On the other side, the level of strike-related violence seemed to have declined somewhat in the weeks leading up to the killings, and the territorial government’s mine-safety enforcer was getting bad legal advice that it could only act on technical safety violations and not ones relating to workplace violence and threats.

The big issue for the national level of the CAW’s leadership was entirely different: it was deeply concerned that the trial judge had ruled that the national union and the local bargaining unit were one legal entity, in effect, making union’s distant head office responsible for the harmful actions of any single hot-headed, kook union member on a picket line. The CAW also would have had to pay its share of the award out of cash, as it had no related insurance.

(Yes, it’s a little unusual to hear a union arguing strenuously against workers’ widows and for the principles of individual responsibility in this case, but the prospects of millions of dollars of future liability payments do tend to focus the mind.)

In its dismissal, the Supreme Court of Canada agreed that the defendants did indeed have a duty to provide adequate care to the workers, but found many errors in the trial court ruling and that the plaintiffs couldn’t prove the defendants had failed to provide adequate care. The court also dismissed O’Neil’s PTSD claim.

This is a strong ruling by the court that further entrenches decades-long trends in labour relations in Canada, and makes that 2004 ruling in the N.W.T. look more and more like a one-off outlier.
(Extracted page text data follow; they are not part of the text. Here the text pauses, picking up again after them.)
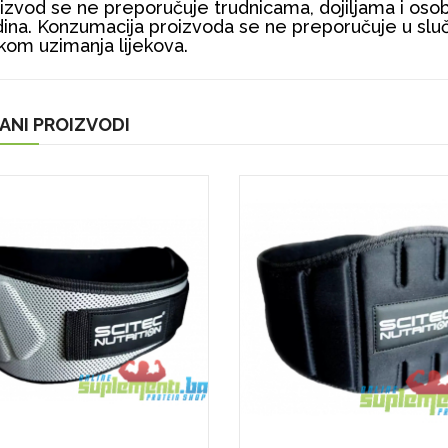
izvod se ne preporučuje trudnicama, dojiljama i os
ina. Konzumacija proizvoda se ne preporučuje u sluča
ekom uzimanja lijekova.
ANI PROIZVODI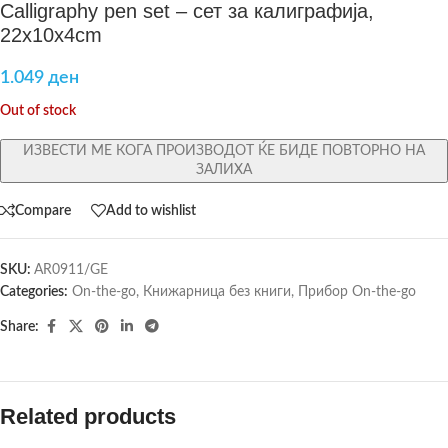
Calligraphy pen set – сет за калиграфија,
22x10x4cm
1.049
ден
Out of stock
ИЗВЕСТИ МЕ КОГА ПРОИЗВОДОТ ЌЕ БИДЕ ПОВТОРНО НА
ЗАЛИХА
Compare
Add to wishlist
SKU:
AR0911/GE
Categories:
On-the-go
,
Книжарница без книги
,
Прибор On-the-go
Share:
Related products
On a more practical note, mine owners, security firms and miners’ unions in Canada have never again approached the levels of animosity and chaos seen at Giant in 1992. Picket lines have gotten hot, for sure, for example in Red Lake, Ont., in the late 1990s and in Sudbury, Ont., currently, but, with Giant in the backs of everyone’s minds, all sides have the wisdom these days to cool things off before the riots and killings start.